### About this task:
When you give the entries again, keep every word as it stands and drop the pictures.

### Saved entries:
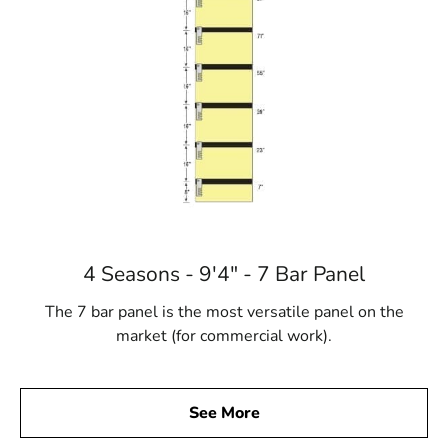
4 Seasons - 9'4" - 7 Bar Panel
The 7 bar panel is the most versatile panel on the
market (for commercial work).
See More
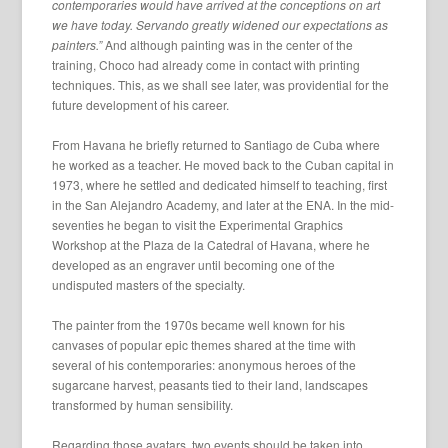
contemporaries would have arrived at the conceptions on art
we have today. Servando greatly widened our expectations as
painters.”
And although painting was in the center of the
training, Choco had already come in contact with printing
techniques. This, as we shall see later, was providential for the
future development of his career.
From Havana he briefly returned to Santiago de Cuba where
he worked as a teacher. He moved back to the Cuban capital in
1973, where he settled and dedicated himself to teaching, first
in the San Alejandro Academy, and later at the ENA. In the mid-
seventies he began to visit the Experimental Graphics
Workshop at the Plaza de la Catedral of Havana, where he
developed as an engraver until becoming one of the
undisputed masters of the specialty.
The painter from the 1970s became well known for his
canvases of popular epic themes shared at the time with
several of his contemporaries: anonymous heroes of the
sugarcane harvest, peasants tied to their land, landscapes
transformed by human sensibility.
Regarding those avatars, two events should be taken into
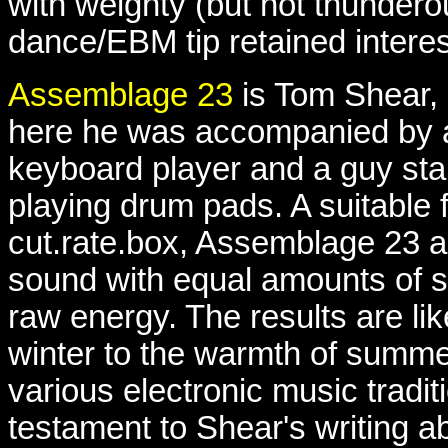
with weighty (but not thundero
dance/EBM tip retained interes
Assemblage 23
is Tom Shear,
here he was accompanied by 
keyboard player and a guy sta
playing drum pads. A suitable f
cut.rate.box, Assemblage 23 a
sound with equal amounts of se
raw energy. The results are lik
winter to the warmth of summ
various electronic music tradit
testament to Shear's writing abi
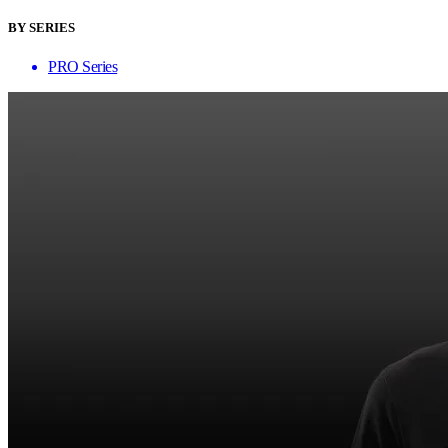
BY SERIES
PRO Series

### Problem solution:
4 Seasons - 9'4" - 7 Bar Panel
The 7 bar panel is the most versatile panel on the
market (for commercial work).
See More
contemporaries would have arrived at the conceptions on art
we have today. Servando greatly widened our expectations as
painters.”
And although painting was in the center of the
training, Choco had already come in contact with printing
techniques. This, as we shall see later, was providential for the
future development of his career.
From Havana he briefly returned to Santiago de Cuba where
he worked as a teacher. He moved back to the Cuban capital in
1973, where he settled and dedicated himself to teaching, first
in the San Alejandro Academy, and later at the ENA. In the mid-
seventies he began to visit the Experimental Graphics
Workshop at the Plaza de la Catedral of Havana, where he
developed as an engraver until becoming one of the
undisputed masters of the specialty.
The painter from the 1970s became well known for his
canvases of popular epic themes shared at the time with
several of his contemporaries: anonymous heroes of the
sugarcane harvest, peasants tied to their land, landscapes
transformed by human sensibility.
Regarding those avatars, two events should be taken into
with weighty (but not thundero
dance/EBM tip retained interes
Assemblage 23
is Tom Shear,
here he was accompanied by 
keyboard player and a guy sta
playing drum pads. A suitable f
cut.rate.box, Assemblage 23 a
sound with equal amounts of se
raw energy. The results are lik
winter to the warmth of summ
various electronic music tradit
testament to Shear's writing abi
BY SERIES
PRO Series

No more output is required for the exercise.